[Saved entries]

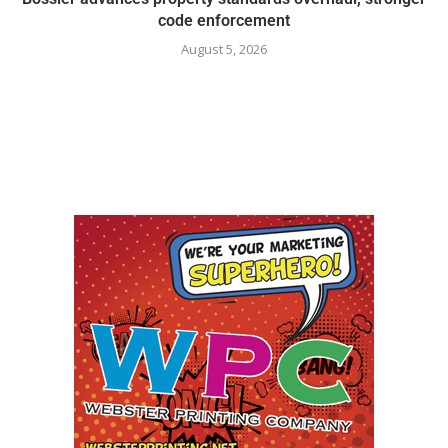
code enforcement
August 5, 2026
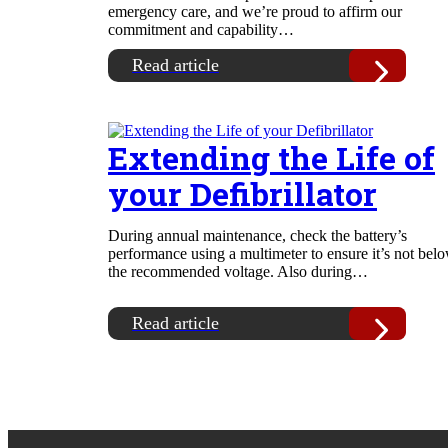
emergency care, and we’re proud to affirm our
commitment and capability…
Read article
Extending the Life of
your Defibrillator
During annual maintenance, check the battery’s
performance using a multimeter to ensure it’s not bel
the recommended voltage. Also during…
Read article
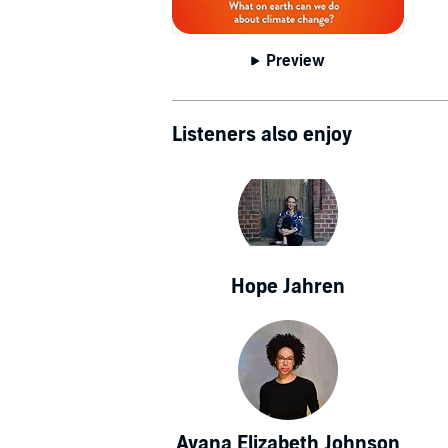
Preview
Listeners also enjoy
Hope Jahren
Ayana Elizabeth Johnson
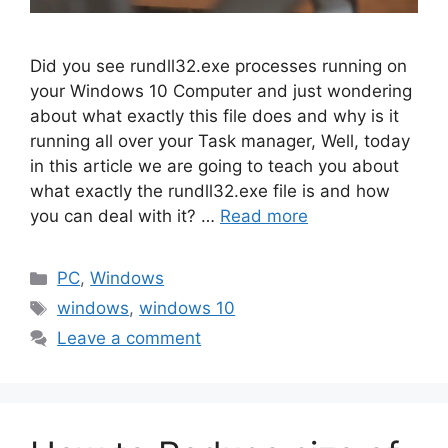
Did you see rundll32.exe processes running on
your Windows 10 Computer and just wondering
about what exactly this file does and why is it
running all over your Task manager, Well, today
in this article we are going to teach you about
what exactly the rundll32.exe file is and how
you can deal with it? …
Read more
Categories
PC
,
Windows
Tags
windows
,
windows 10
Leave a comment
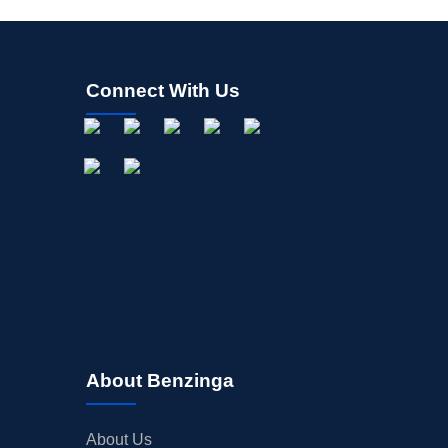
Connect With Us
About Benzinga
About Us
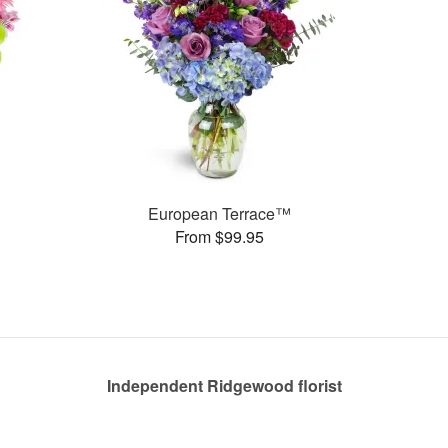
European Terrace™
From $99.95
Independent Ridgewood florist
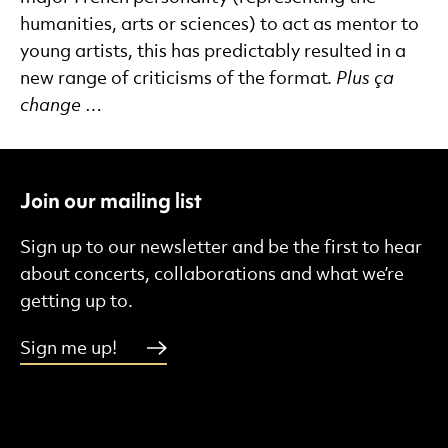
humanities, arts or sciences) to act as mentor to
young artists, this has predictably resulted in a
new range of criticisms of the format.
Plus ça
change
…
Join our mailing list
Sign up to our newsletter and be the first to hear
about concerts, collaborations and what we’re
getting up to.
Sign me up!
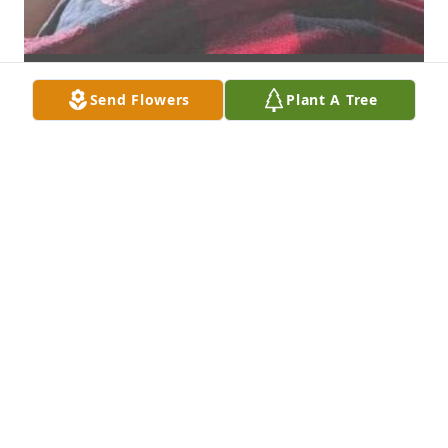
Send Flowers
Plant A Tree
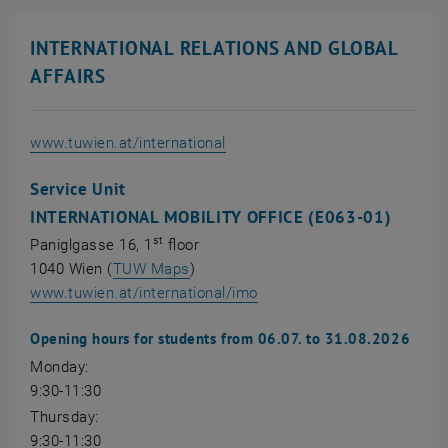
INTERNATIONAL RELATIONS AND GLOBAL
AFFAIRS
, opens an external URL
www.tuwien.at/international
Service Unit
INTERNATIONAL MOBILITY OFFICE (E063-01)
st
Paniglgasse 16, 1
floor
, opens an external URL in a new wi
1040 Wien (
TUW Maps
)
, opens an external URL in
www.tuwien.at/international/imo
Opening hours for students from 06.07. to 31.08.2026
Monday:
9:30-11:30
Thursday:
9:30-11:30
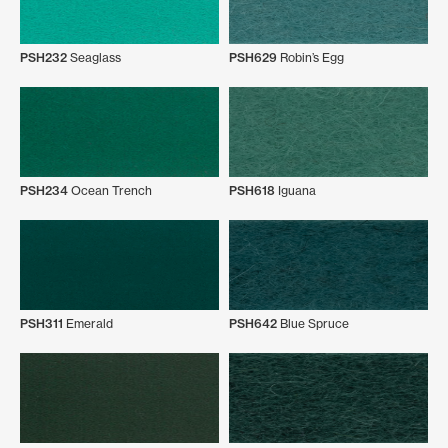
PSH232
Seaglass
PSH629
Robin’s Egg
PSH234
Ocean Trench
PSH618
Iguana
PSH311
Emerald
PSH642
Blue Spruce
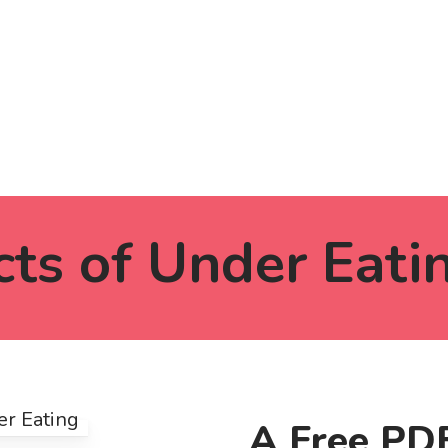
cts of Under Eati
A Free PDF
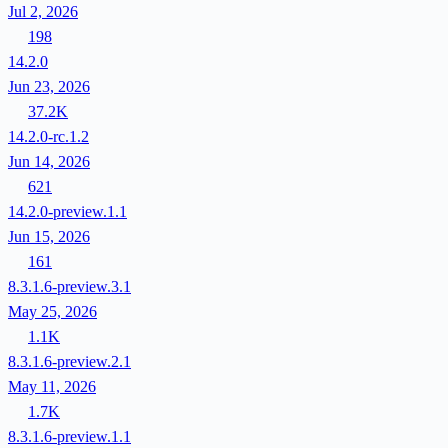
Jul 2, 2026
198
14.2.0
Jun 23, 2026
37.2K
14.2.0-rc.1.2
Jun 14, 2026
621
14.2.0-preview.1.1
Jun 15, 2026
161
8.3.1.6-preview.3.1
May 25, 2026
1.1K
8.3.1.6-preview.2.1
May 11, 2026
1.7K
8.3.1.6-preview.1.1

Brief: Without including any pictures, reproduce the data exactly.

Expected answer:
code enforcement
August 5, 2026
emergency care, and we’re proud to affirm our
commitment and capability…
Read article
Extending the Life of
your Defibrillator
During annual maintenance, check the battery’s
performance using a multimeter to ensure it’s not bel
the recommended voltage. Also during…
Read article
Preview
Listeners also enjoy
Hope Jahren
Ayana Elizabeth Johnson
Did you see rundll32.exe processes running on
your Windows 10 Computer and just wondering
about what exactly this file does and why is it
running all over your Task manager, Well, today
in this article we are going to teach you about
what exactly the rundll32.exe file is and how
you can deal with it? …
Read more
Categories
PC
,
Windows
Tags
windows
,
windows 10
Leave a comment
Connect With Us
About Benzinga
About Us
European Terrace™
From $99.95
Independent Ridgewood florist
humanities, arts or sciences) to act as mentor to
young artists, this has predictably resulted in a
new range of criticisms of the format.
Plus ça
change
…
Join our mailing list
Sign up to our newsletter and be the first to hear
about concerts, collaborations and what we’re
getting up to.
Sign me up!
Send Flowers
Plant A Tree
INTERNATIONAL RELATIONS AND GLOBAL
AFFAIRS
, opens an external URL
www.tuwien.at/international
Service Unit
INTERNATIONAL MOBILITY OFFICE (E063-01)
st
Paniglgasse 16, 1
floor
, opens an external URL in a new wi
1040 Wien (
TUW Maps
)
, opens an external URL in
www.tuwien.at/international/imo
Opening hours for students from 06.07. to 31.08.2026
Monday:
9:30-11:30
Thursday:
9:30-11:30
PSH232
Seaglass
PSH629
Robin’s Egg
PSH234
Ocean Trench
PSH618
Iguana
PSH311
Emerald
PSH642
Blue Spruce
cts of Under Eati
A Free PDF
Jul 2, 2026
198
14.2.0
Jun 23, 2026
37.2K
14.2.0-rc.1.2
Jun 14, 2026
621
14.2.0-preview.1.1
Jun 15, 2026
161
8.3.1.6-preview.3.1
May 25, 2026
1.1K
8.3.1.6-preview.2.1
May 11, 2026
1.7K
8.3.1.6-preview.1.1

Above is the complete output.